Using aws-vault with Linux
~/.aws/credentials sucks - but don't worry, you have options.
There are lots of purported "best practices" out there on the internet regarding AWS API keypairs. In this author's opinion, the term best practices is in many cases either a dubious claim or a concept that isn't actually real, since "best" is often subjective or situation dependent. However, with regard to AWS API keypairs and developer machines, I'll argue that there really is a best way.
I was recently introduced to aws-vault by an acquaintance from the HangOps slack team. Succinctly put, it solves two significant problems:
- Leaving a keypair lying around on disk, accessible in plain text from your ~/.aws/credentials file, really sucks. It's not necessarily terrible if you're enforcing role assumption and 2fa, and if your disk is encrypted at rest, and if you never walk away from your machine without locking it - but that's several ifs.
- The 1h timeout on credentials gained from assuming a role sucks.
Enter aws-vault - which stores credentials and session data in your keychain and is capable of handling renewal transparently. Usage is well documented for OSX and outside the scope of this article, which tells you how to do it with Gnome (or Cinnamon - which is what I use). I've used the same process on both Ubuntu 16.04 and Fedora 27 with success. While simply using an encrypted file works just fine, I prefer to use the keychain!
- Ensure that gnome-keyring is installed.
- Ensure that that
gnome-keyring-daemonis running - I put these lines in my ~/.bash_profile:
if [ -n "$DESKTOP_SESSION" ];then eval $(gnome-keyring-daemon --start) export SSH_AUTH_SOCK fi
aws-vault add $someprofilename
- This will prompt you for an AWS Access Key ID and AWS Secret Access Key pair
You now have a keypair stored in aws-vault - however, a little more setup is required for assuming roles.

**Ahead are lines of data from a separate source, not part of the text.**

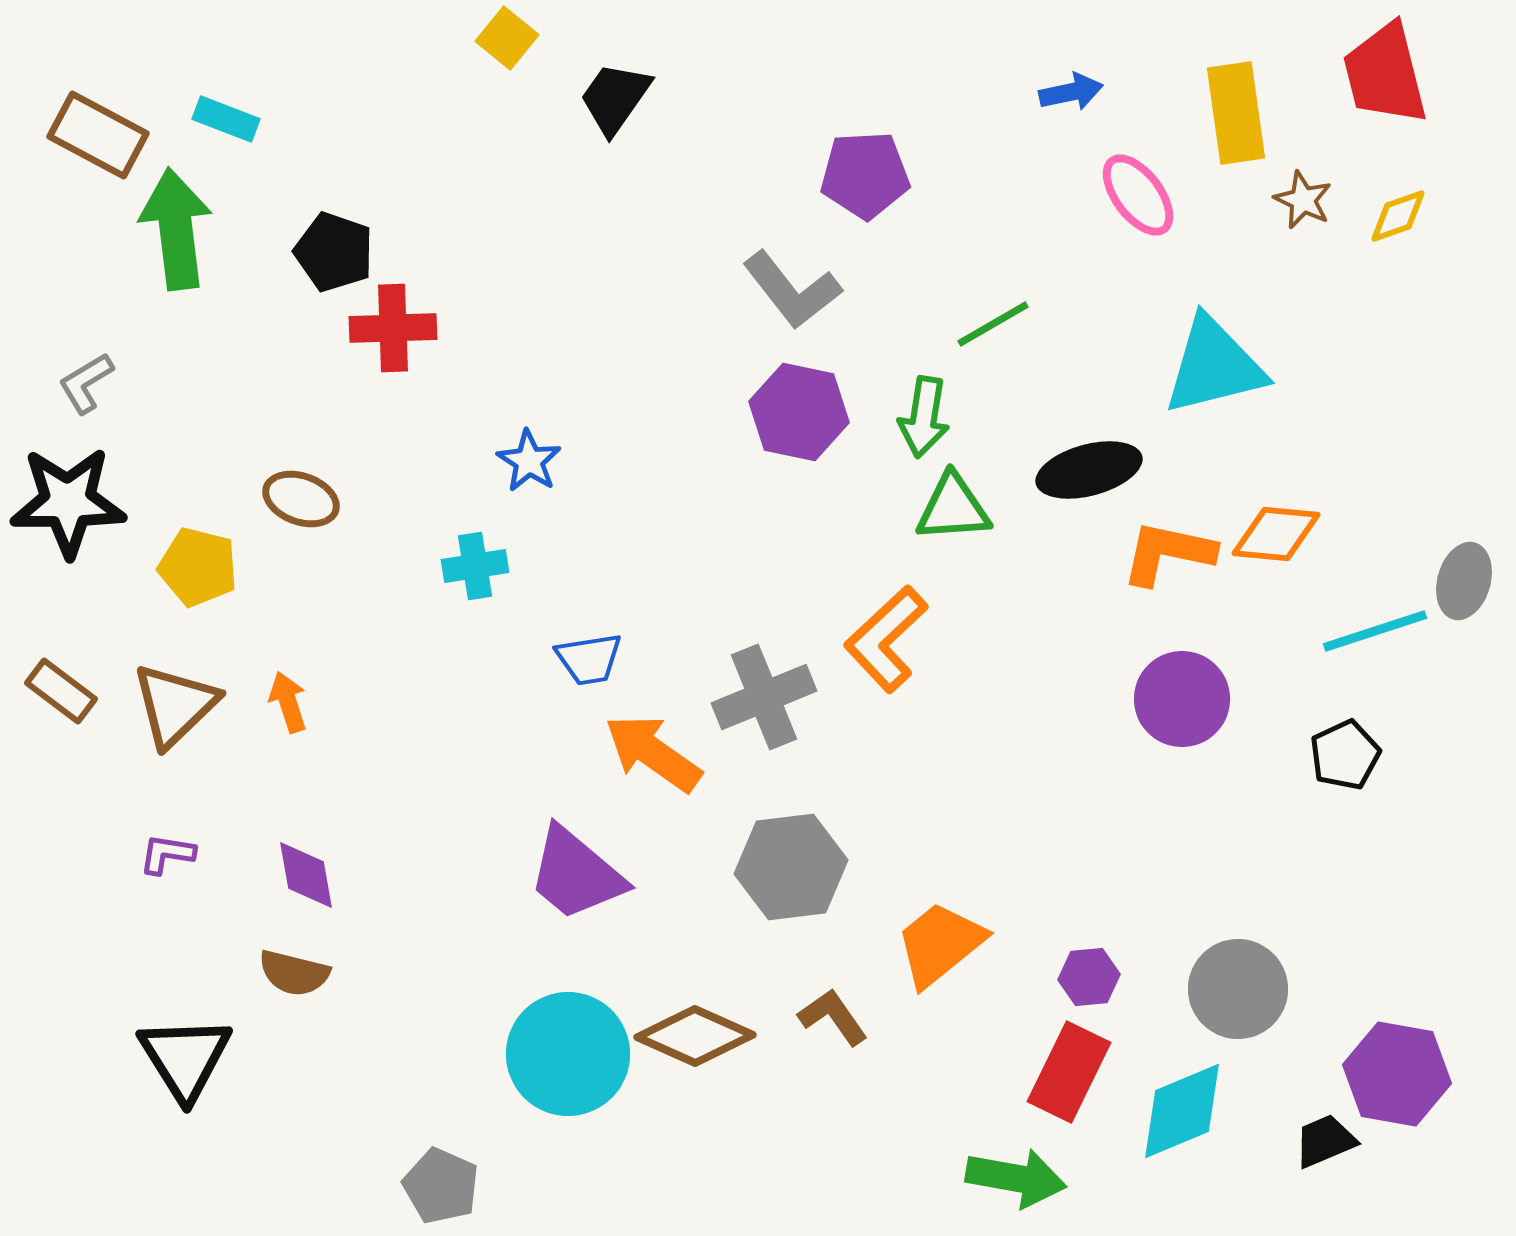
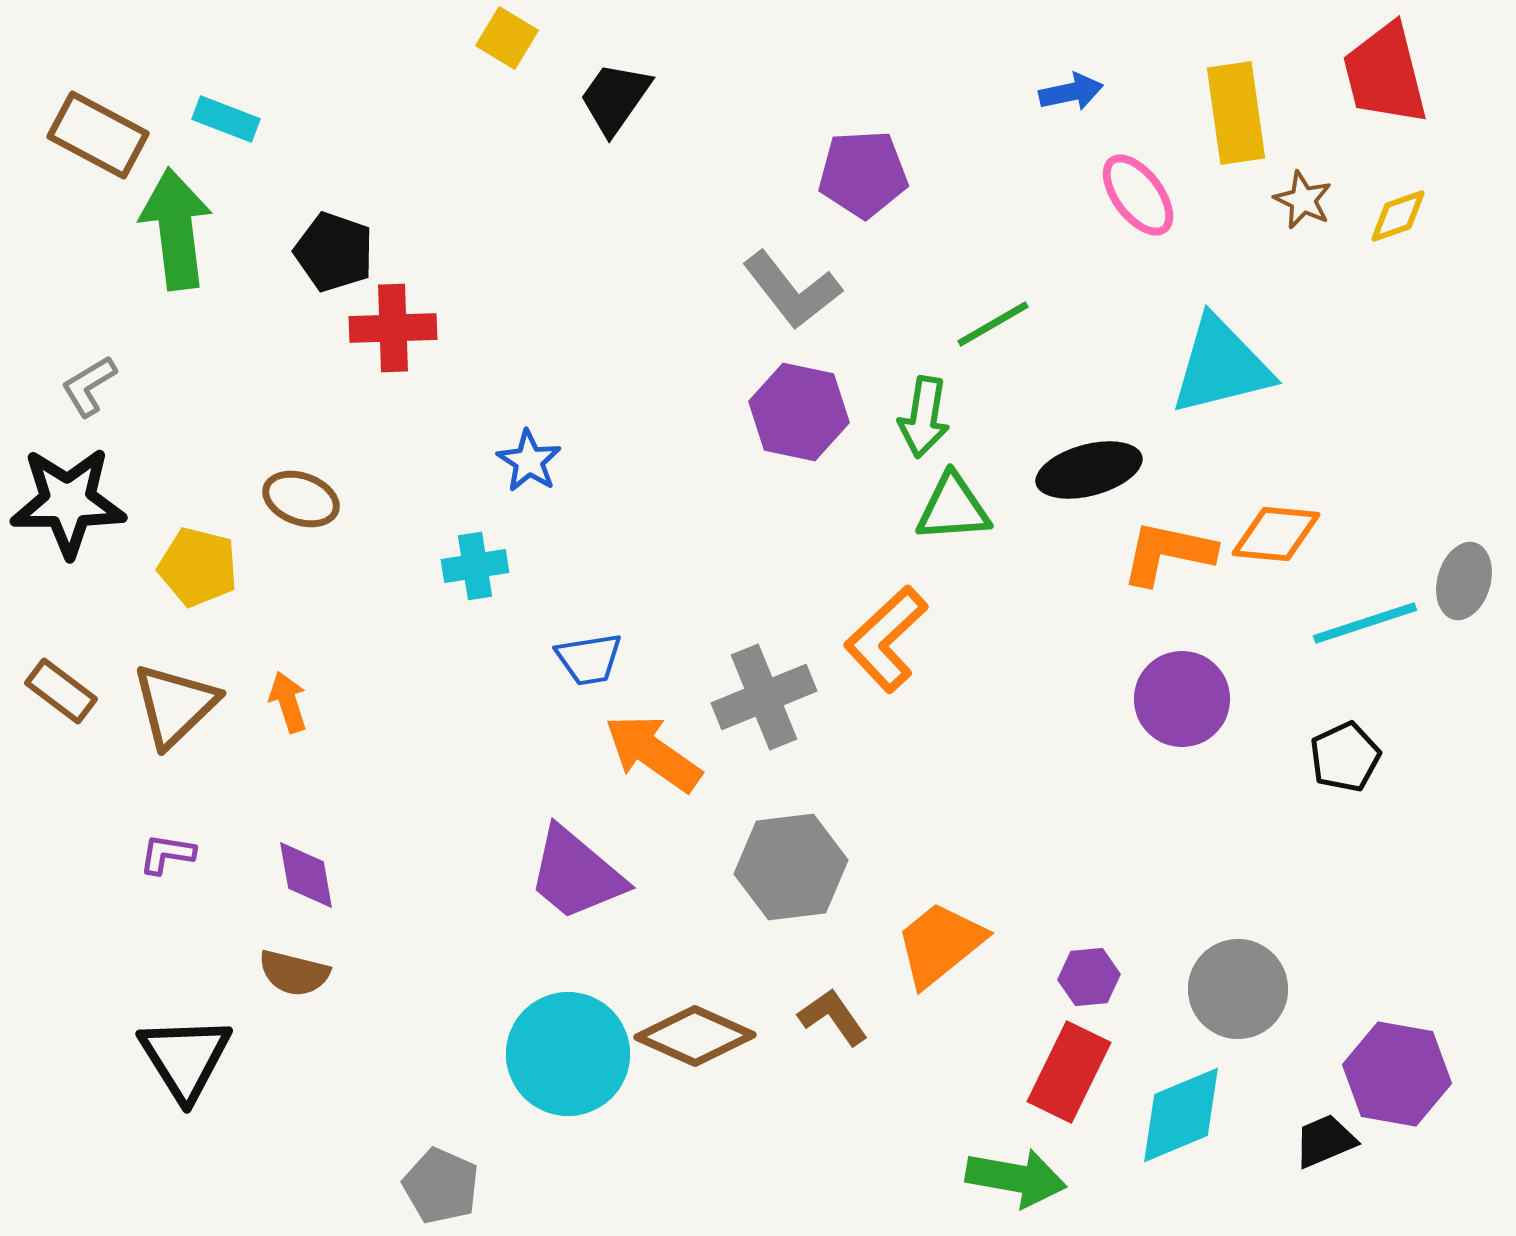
yellow square at (507, 38): rotated 8 degrees counterclockwise
purple pentagon at (865, 175): moved 2 px left, 1 px up
cyan triangle at (1214, 366): moved 7 px right
gray L-shape at (86, 383): moved 3 px right, 3 px down
cyan line at (1375, 631): moved 10 px left, 8 px up
black pentagon at (1345, 755): moved 2 px down
cyan diamond at (1182, 1111): moved 1 px left, 4 px down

This is done a bit like how the ~/.aws/credentials file normally functions, only it's done in ~/.aws/config - aws-vault adds the [profile someprofile], you just need to add profiles which use its keypair for assuming a role:
[profile someprofile] [profile ops] role_arn = arn:aws:iam::12345678910:role/some-role source_profile = someprofile mfa_serial = arn:aws:iam::23456789101:mfa/connor_rielly [profile k8s] role_arn = arn:aws:iam::34567891011:role/another-role source_profile = someprofile mfa_serial = arn:aws:iam::23456789101:mfa/connor_rielly [profile blog] role_arn = arn:aws:iam::456789101112:role/third-role source_profile = someprofile mfa_serial = arn:aws:iam::23456789101:mfa/connor_rielly
Now you can see that aws-vault retrieves any linked profiles:
$ aws-vault list Profile Credentials Sessions ======= =========== ======== someprofile someprofile - ops someprofile - k8s someprofile - blog someprofile -
And you're ready grab some credentials with a nice, long TTL:
$ aws-vault exec --server --session-ttl=8h ops Enter token for arn:aws:iam::23456789101:mfa/connor_rielly: 549236 $ aws-vault list Profile Credentials Sessions ======= =========== ======== someprofile someprofile 86743437993111653036 ops someprofile - k8s someprofile - blog someprofile - $ aws s3 ls 2017-12-15 20:49:38 some-bucket-1 2017-12-09 23:08:47 some-bucket-2 2017-07-18 22:59:37 some-bucket-3
You also now have no keypair stored in anything resembling a readable fashion on-disk.